Samsung usually waits until late February or early March to show its flagship phones. Today it didn’t wait. The virtual Galaxy Unpacked event went up a full month ahead of schedule, and the Galaxy S21, S21+, and S21 Ultra are now official.
The headline change is on the Ultra. For the first time in the S series, it supports the S Pen — the stylus that’s been a Note-line exclusive for years. Samsung hasn’t confirmed whether the Note line survives past this year, and pairing S Pen support with the S21 Ultra reads like a hedge, if not an outright signal that the Note is winding down. If you’ve wanted Note-style input without committing to the bigger, blockier Note chassis, the Ultra is now that phone.
All three models ship with 5G as standard and can shoot 8K video, which continues the steady march of “your phone captures more resolution than your TV can display.” Whether 8K on a phone sensor is actually useful footage or just a spec-sheet flex is still an open question, but it’s now table stakes across the lineup rather than a Ultra-only feature.

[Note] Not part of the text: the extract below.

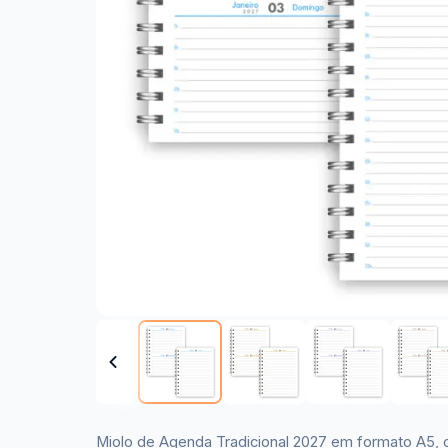
Miolo de Agenda Tradicional 2027 em formato A5,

Samsung also rounded out the ecosystem with two accessories: the Galaxy Buds Pro and the Galaxy SmartTag, a Tile-style Bluetooth tracker. The SmartTag in particular feels like a direct shot at Apple’s long-rumored AirTags, which still haven’t materialized. Getting a tracker to market first, even a modest one, is a reasonable bet if Apple’s version is still sitting in development.
Why launch early?
The pricing starts at $799 for the base S21, which is actually a step down from where the S20 launched a year ago. Combine that with the timing, and it looks like Samsung is trying to grab attention and wallet share before the usual spring phone cycle gets crowded. Apple’s iPhone refresh is months away, but plenty of other Android flagships typically land in the March-April window. Moving up means less noise and, maybe, less direct comparison shopping.
There’s also the software side: all three phones launch with One UI 3 on top of Android 11, which Samsung has been rolling out to older devices over the past couple of months. So this isn’t really a software launch event so much as a hardware one riding on an OS that’s already had its rough edges sanded down elsewhere.
Early hands-on impressions are trickling in, and the consensus so far is that these are solid, expected upgrades rather than anything revolutionary — better cameras, faster chips, the usual. The more interesting story might be what Samsung’s early move says about how it’s reading the rest of 2021’s phone calendar. Pre-orders open today, with a full retail launch expected within the next couple of weeks.